Abstract. As part of the MILAGRO 2006 field campaign, the exchange of atmospheric aerosols with the urban landscape was measured from a tall tower erected in a heavily populated neighborhood of Mexico City. Urban submicron aerosol fluxes were measured using an eddy covariance method with a quadrupole aerosol mass spectrometer during a two week period in March 2006. Nitrate and ammonium aerosol concentrations were elevated at this location near the city center compared to measurements at other urban sites. Significant downward fluxes of nitrate aerosol, averaging −0.2 μg m−2 s−1, were measured during daytime. The urban surface was not a significant source of sulfate aerosols.

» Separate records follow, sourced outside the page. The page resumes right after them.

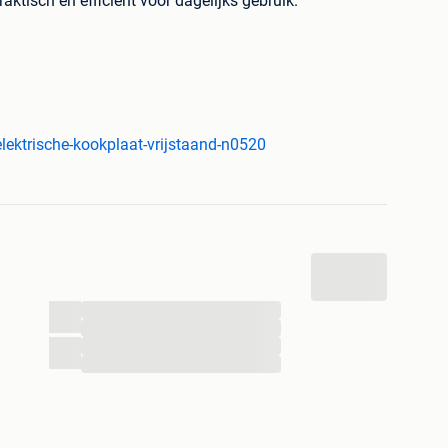
aktisch en efficiënt voor dagelijks gebruik.
ookzone van 19 cm en een vermogen van 1200 W is
verse pannen en gerechten.
 bereikt een temperatuur tot 300°C binnen 36
t beginnen met koken.
ktrische-kookplaat-vrijstaand-n0520
voudig uit 5 verschillende warmtestanden met de
oont wanneer de kookplaat in gebruik is.
ververhittingsbeveiliging zorgt voor extra veiligheid
...
...
...
...
iliging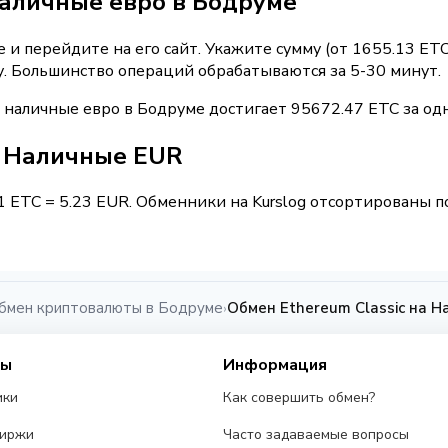
наличные евро в Бодруме
и перейдите на его сайт. Укажите сумму (от 1655.13 ETC
у. Большинство операций обрабатываются за 5-30 минут.
 наличные евро в Бодруме достигает 95672.47 ETC за од
 / Наличные EUR
1 ETC = 5.23 EUR. Обменники на Kurslog отсортированы п
бмен криптовалюты в Бодруме
Обмен Ethereum Classic на 
›
сы
Информация
ики
Как совершить обмен?
биржи
Часто задаваемые вопросы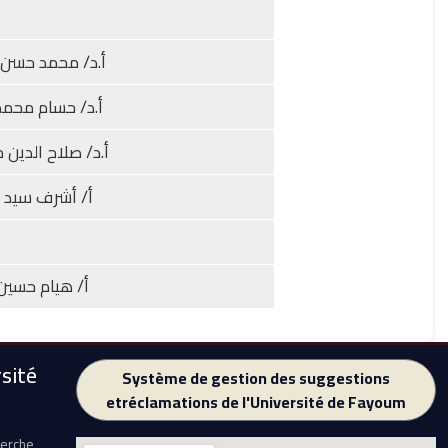
أ.د/ محمد حسن ع
أ.د/ حسام محمد
أ.د/ صلاح الدين 
أ/ أشرف سيد 
أ/ هيام حسين
sité
Système de gestion des suggestions
etréclamations de l'Université de Fayoum
herche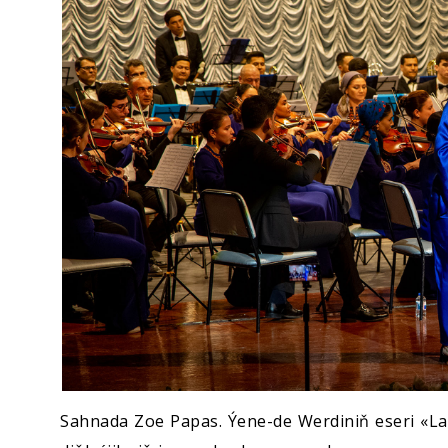
Sahnada Zoe Papas. Ýene-de Werdiniň eseri «La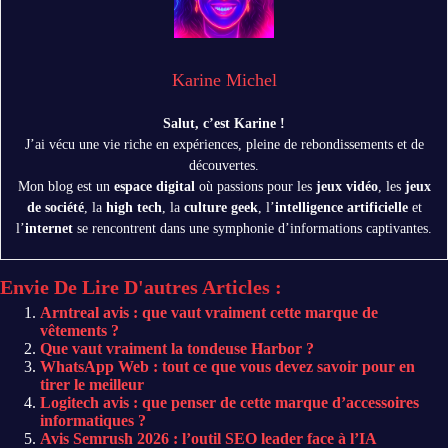
Karine Michel
Salut, c’est Karine !
J’ai vécu une vie riche en expériences, pleine de rebondissements et de
découvertes.
Mon blog est un
espace digital
où passions pour les
jeux vidéo
, les
jeux
de société
, la
high tech
, la
culture geek
, l’
intelligence artificielle
et
l’
internet
se rencontrent dans une symphonie d’informations captivantes.
Envie De Lire D'autres Articles :
Arntreal avis : que vaut vraiment cette marque de
vêtements ?
Que vaut vraiment la tondeuse Harbor ?
WhatsApp Web : tout ce que vous devez savoir pour en
tirer le meilleur
Logitech avis : que penser de cette marque d’accessoires
informatiques ?
Avis Semrush 2026 : l’outil SEO leader face à l’IA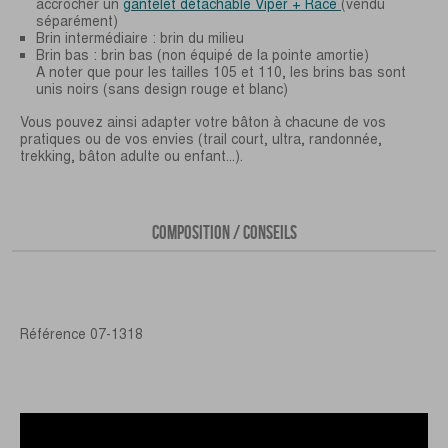
accrocher un
gantelet détachable Viper + Race
(vendu
séparément)
Brin intermédiaire : brin du milieu
Brin bas : brin bas (non équipé de la pointe amortie)
A noter que pour les tailles 105 et 110, les brins bas sont
unis noirs (sans design rouge et blanc)
Vous pouvez ainsi adapter votre bâton à chacune de vos
pratiques ou de vos envies (trail court, ultra, randonnée,
trekking, bâton adulte ou enfant...).
COMPOSITION / CONSEILS
Référence
07-1318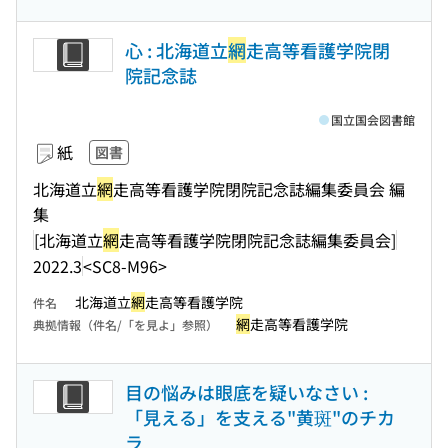
心 : 北海道立
網
走高等看護学院閉
院記念誌
国立国会図書館
紙
図書
北海道立
網
走高等看護学院閉院記念誌編集委員会 編
集
[北海道立
網
走高等看護学院閉院記念誌編集委員会]
2022.3
<SC8-M96>
北海道立
網
走高等看護学院
件名
網
走高等看護学院
典拠情報（件名/「を見よ」参照）
目の悩みは眼底を疑いなさい :
「見える」を支える"黄斑"のチカ
ラ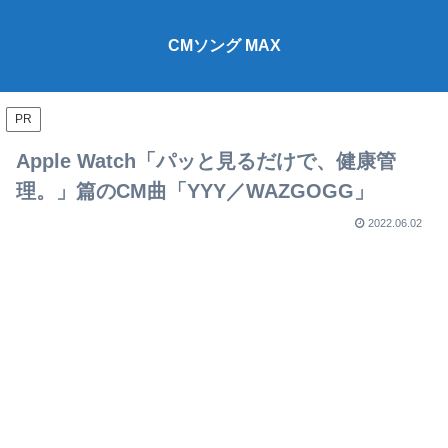
CMソング MAX
PR
Apple Watch「パッと見るだけで、健康管
理。」篇のCM曲「YYY／WAZGOGG」
2022.06.02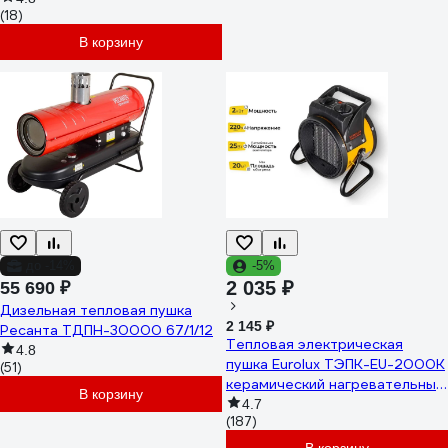
(18)
В корзину
до -14%
-5%
2 035 ₽
55 690 ₽
Дизельная тепловая пушка
2 145 ₽
Ресанта ТДПН-30000 67/1/12
Тепловая электрическая
4.8
пушка Eurolux ТЭПК-EU-2000K
(51)
керамический нагревательный
В корзину
элемент, круглая 67/1/35
4.7
(187)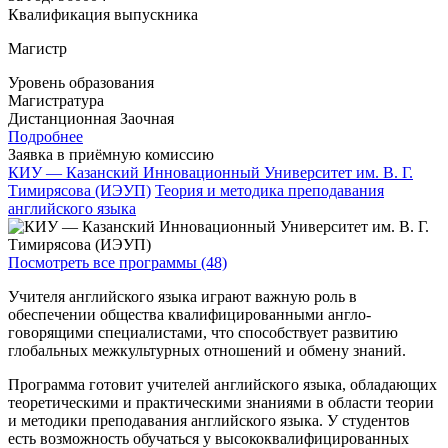
Квалификация выпускника
Магистр
Уровень образования
Магистратура
Дистанционная
Заочная
Подробнее
Заявка в приёмную комиссию
КИУ — Казанский Инновационный Университет им. В. Г.
Тимирясова (ИЭУП)
Теория и методика преподавания
английского языка
Посмотреть все программы (48)
Учителя английского языка играют важную роль в
обеспечении общества квалифицированными англо-
говорящими специалистами, что способствует развитию
глобальных межкультурных отношений и обмену знаний.
Программа готовит учителей английского языка, обладающих
теоретическими и практическими знаниями в области теории
и методики преподавания английского языка. У студентов
есть возможность обучаться у высококвалифицированных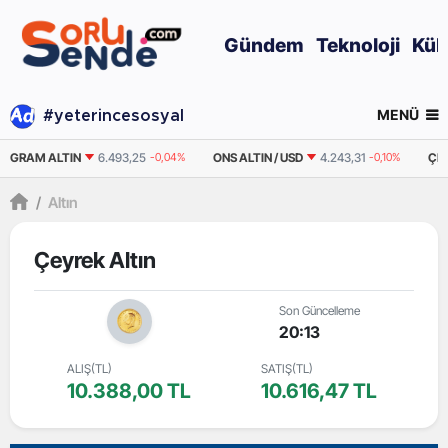
Gündem
Teknoloji
Kül
MENÜ
#yeterincesosyal
GRAM ALTIN
6.493,25
-0,04%
ONS ALTIN / USD
4.243,31
-0,10%
ÇE
/
Altın
Çeyrek Altın
Son Güncelleme
20:13
ALIŞ(TL)
SATIŞ(TL)
10.388,00 TL
10.616,47 TL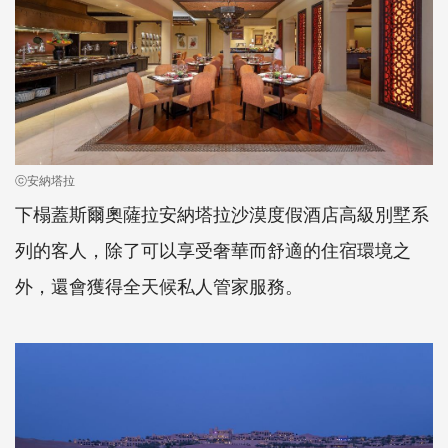
ⓒ安納塔拉
下榻蓋斯爾奧薩拉安納塔拉沙漠度假酒店高級別墅系
列的客人，除了可以享受奢華而舒適的住宿環境之
外，還會獲得全天候私人管家服務。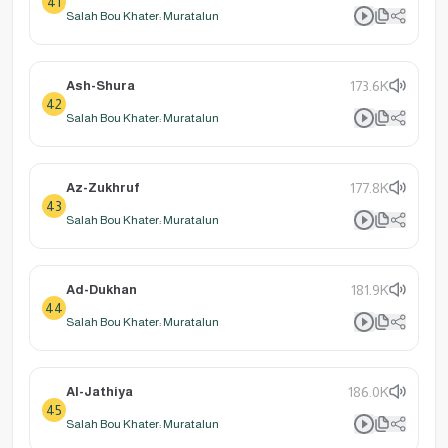
41
Salah Bou Khater: Muratalun
Ash-Shura
173.6K
42
Salah Bou Khater: Muratalun
Az-Zukhruf
177.8K
43
Salah Bou Khater: Muratalun
Ad-Dukhan
181.9K
44
Salah Bou Khater: Muratalun
Al-Jathiya
186.0K
45
Salah Bou Khater: Muratalun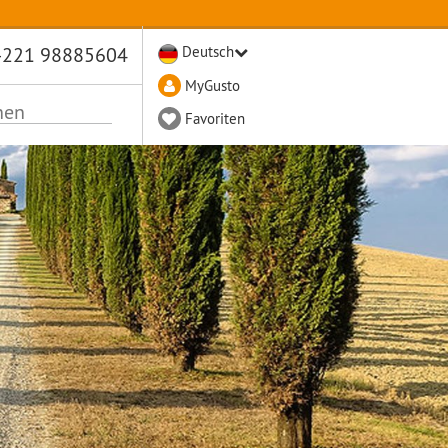
-221 98885604
Deutsch
MyGusto
Favoriten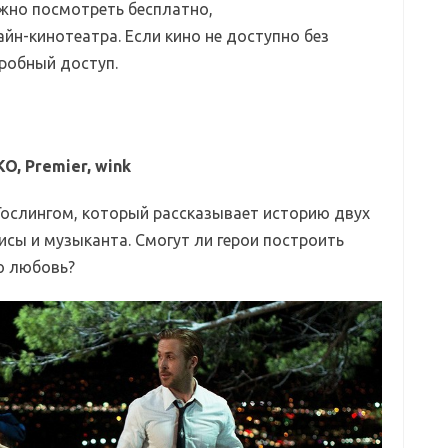
жно посмотреть бесплатно,
йн-кинотеатра. Если кино не доступно без
робный доступ.
O, Premier, wink
Гослингом, который рассказывает историю двух
сы и музыканта. Смогут ли герои построить
ю любовь?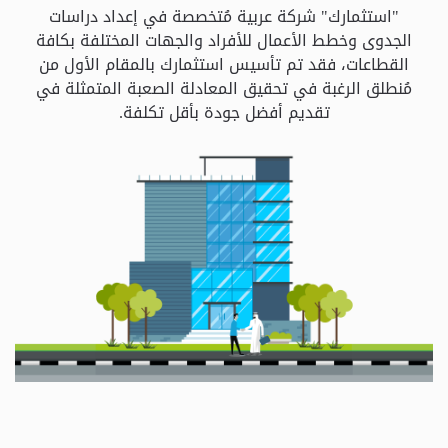
و
"استثمارك" شركة عربية مُتخصصة في إعداد دراسات
الباقات
الجدوى وخطط الأعمال للأفراد والجهات المختلفة بكافة
القطاعات، فقد تم تأسيس استثمارك بالمقام الأول من
مُنطلق الرغبة في تحقيق المعادلة الصعبة المتمثلة في
جهات
تقديم أفضل جودة بأقل تكلفة.
التمويل
الشروط
والاحكام
سياسة
الخصوصية
اتصل
بنا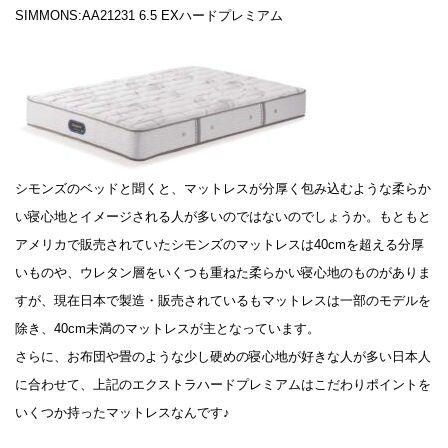
SIMMONS:AA21231 6.5 EXハードプレミアム
シモンズのベッドと聞くと、マットレスが分厚く包み込むような柔らか
い寝心地とイメージされる人が多いのではないのでしょうか。もともと
アメリカで販売されていたシモンズのマットレスは40cmを超える分厚
いものや、ウレタン層をいくつも重ねた柔らかい寝心地のものがありま
すが、現在日本で製造・販売されているもマットレスは一部のモデルを
除き、40cm未満のマットレスが主となっています。
さらに、お布団や畳のような少し硬めの寝心地が好きな人が多い日本人
に合わせて、上記のエクストラハードプレミアムはこだわりポイントを
いくつか持ったマットレスなんです♪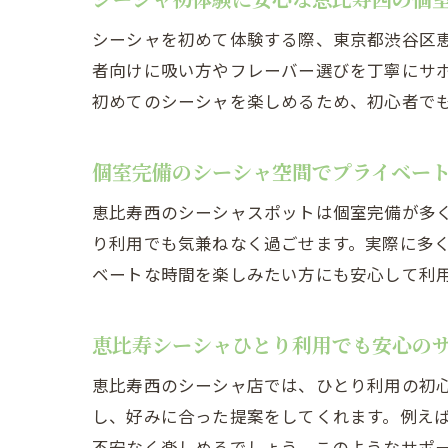
シーシャを初めて体験する際、東京都渋谷区
者向けに吸い方やフレーバー選びを丁寧にサ
初めてのシーシャを楽しめるため、初心者で
個室完備のシーシャ空間でプライベー
恵比寿西のシーシャスポットは個室完備が多
り利用でも気兼ねなく過ごせます。実際に多
ベートな時間を楽しみたい方にも安心して利
恵比寿シーシャひとり利用でも安心の
恵比寿西のシーシャ店では、ひとり利用の初
し、好みに合った提案をしてくれます。例え
不安なく楽しめるでしょう。このようなサポ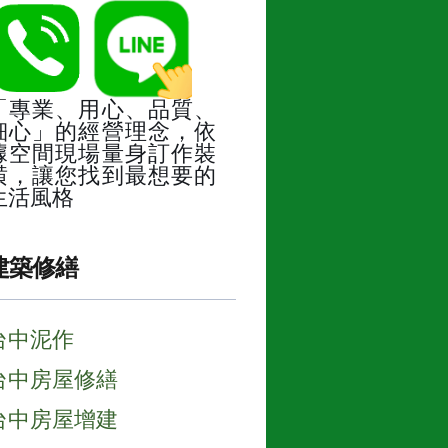
「專業、用心、品質、
細心」的經營理念，依
據空間現場量身訂作裝
潢，讓您找到最想要的
生活風格
建築修繕
台中泥作
台中房屋修繕
台中房屋增建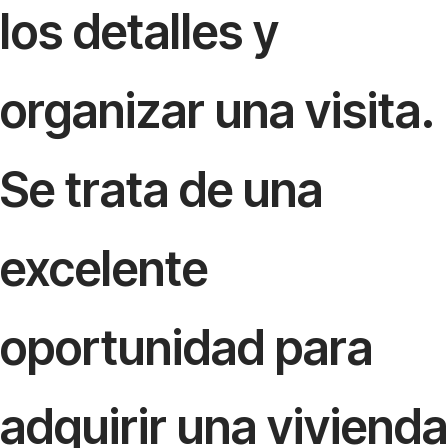
los detalles y
organizar una visita.
Se trata de una
excelente
oportunidad para
adquirir una vivienda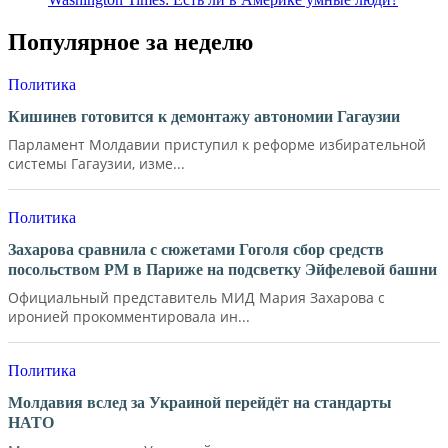
Популярное за неделю
Политика
Кишинев готовится к демонтажу автономии Гагаузии
Парламент Молдавии приступил к реформе избирательной
системы Гагаузии, изме...
Политика
Захарова сравнила с сюжетами Гоголя сбор средств
посольством РМ в Париже на подсветку Эйфелевой башни
Официальный представитель МИД Мария Захарова с
иронией прокомментировала ин...
Политика
Молдавия вслед за Украиной перейдёт на стандарты
НАТО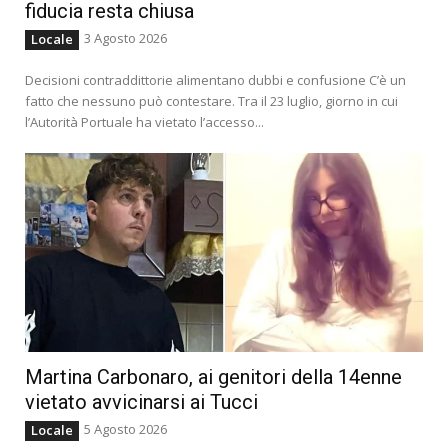
fiducia resta chiusa
3 Agosto 2026
Locale
Decisioni contraddittorie alimentano dubbi e confusione C’è un
fatto che nessuno può contestare. Tra il 23 luglio, giorno in cui
l’Autorità Portuale ha vietato l’accesso...
Martina Carbonaro, ai genitori della 14enne
vietato avvicinarsi ai Tucci
5 Agosto 2026
Locale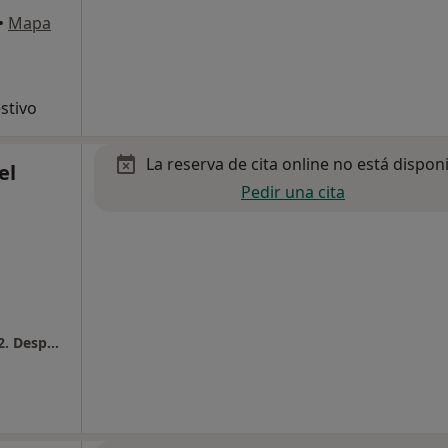
•
Mapa
stivo
La reserva de cita online no está dispon
el
Pedir una cita
Clínica Corachan. Edifici Corachan 3. Planta 2. Despatx 2.3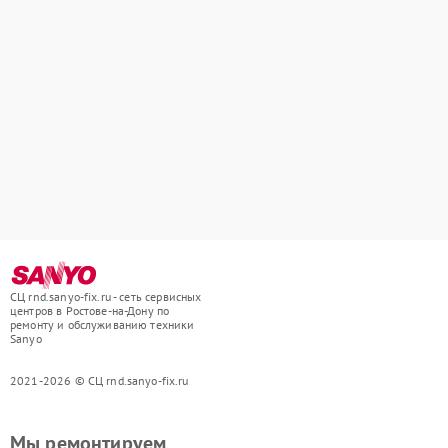
СЦ rnd.sanyo-fix.ru - сеть сервисных
центров в Ростове-на-Дону по
ремонту и обслуживанию техники
Sanyo
2021-2026 © СЦ rnd.sanyo-fix.ru
Мы ремонтируем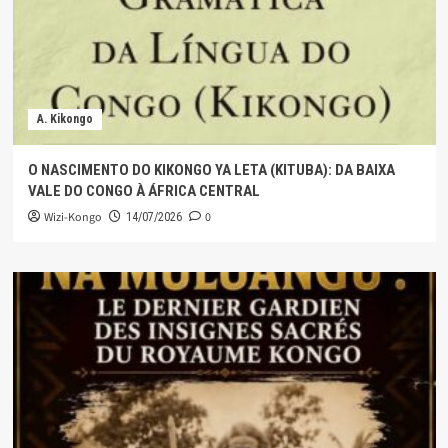
A. Kikongo
O NASCIMENTO DO KIKONGO YA LETA (KITUBA): DA BAIXA
VALE DO CONGO À ÁFRICA CENTRAL
Wizi-Kongo
0
14/07/2026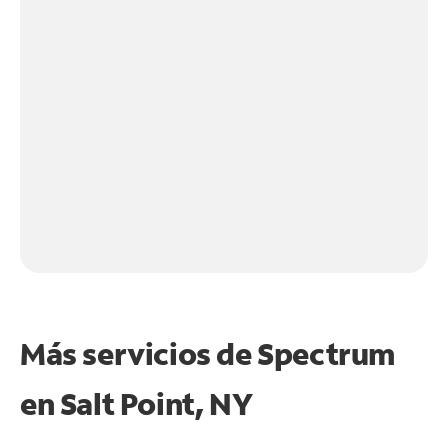
Más servicios de Spectrum
en
Salt Point, NY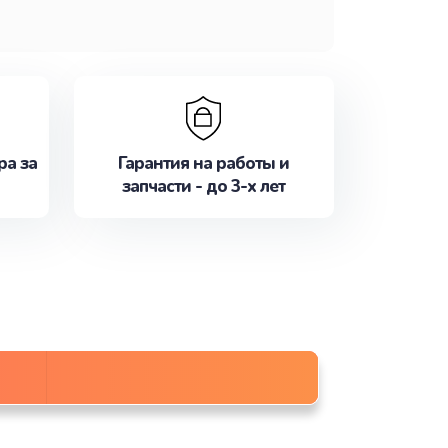
ра за
Гарантия на работы и
запчасти - до 3-х лет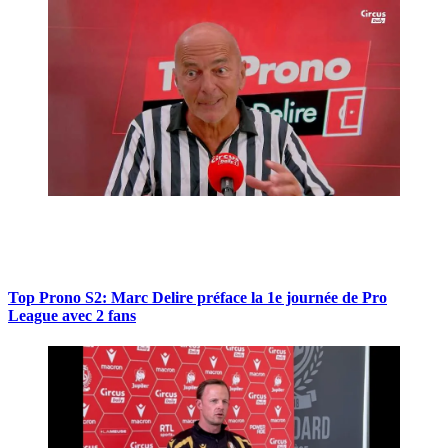
Top Prono S2: Marc Delire préface la 1e journée de Pro
League avec 2 fans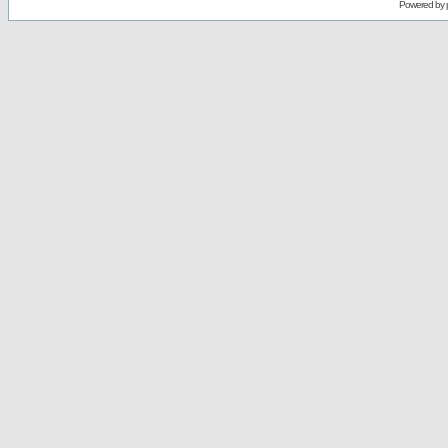
Powered by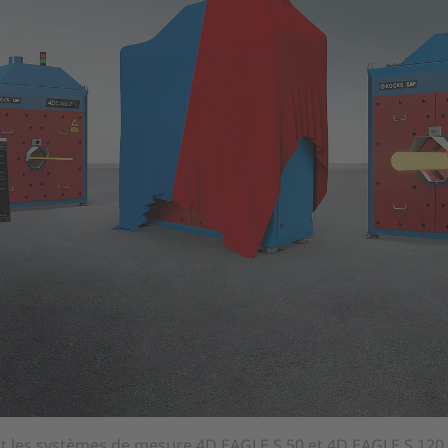
 les systèmes de mesure 4D EAGLE S 50 et 4D EAGLE S 120 p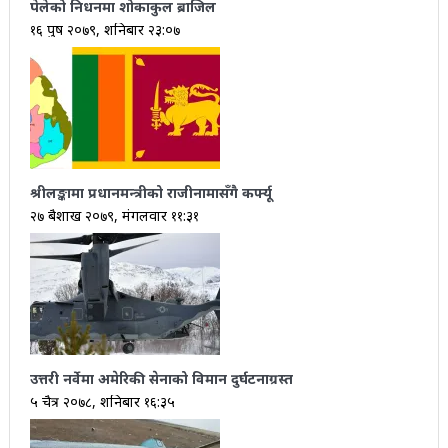
पेलेको निधनमा शोकाकुल ब्राजिल
१६ पुष २०७९, शनिबार २३:०७
श्रीलङ्कामा प्रधानमन्त्रीको राजीनामासँगै कर्फ्यू
२७ बैशाख २०७९, मंगलवार ११:३१
उत्तरी नर्वेमा अमेरिकी सेनाको विमान दुर्घटनाग्रस्त
५ चैत्र २०७८, शनिबार १६:३५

The measurements also showed that primary organic aerosol fluxes, approximated by hydrocarbon-like organic aerosols (HOA), displayed diurnal patterns similar to CO2 fluxes and anthropogenic urban activities. Overall, 47% of submicron organic aerosol emissions were HOA, 35% were oxygenated (OOA) and 18% were associated with biomass burning (BBOA). Organic aerosol fluxes were bi-directional, but on average HOA fluxes were 0.09 μg m−2 s−1, OOA fluxes were −0.002 μg m−2 s−1, and BBOA fluxes were −0.03 μg m−2 s−1. The average diurnal flux results showed that the 2006 gridded emissions inventory of Mexico City underestimates mid-day and evening rush hour emissions of submicron aerosols for the monitored neighborhood, but averaged daily, the emission inventory and flux measurements for this location were in close agreement.

Citation: Zalakeviciute, R., Alexander, M. L., Allwine, E., Jimenez, J. L., Jobson, B. T., Molina, L. T., Nemitz, E., Pressley, S. N., VanReken, T., Ulbrich, I. M., Velasco, E., and Lamb, B. K.: Chemically-resolved aerosol eddy covariance flux measurements in urban Mexico City during MILAGRO 2006, Atmos. Chem. Phys. Discuss., 12, 11899-11939, doi:10.5194/acpd-12-11899-2012, 2012.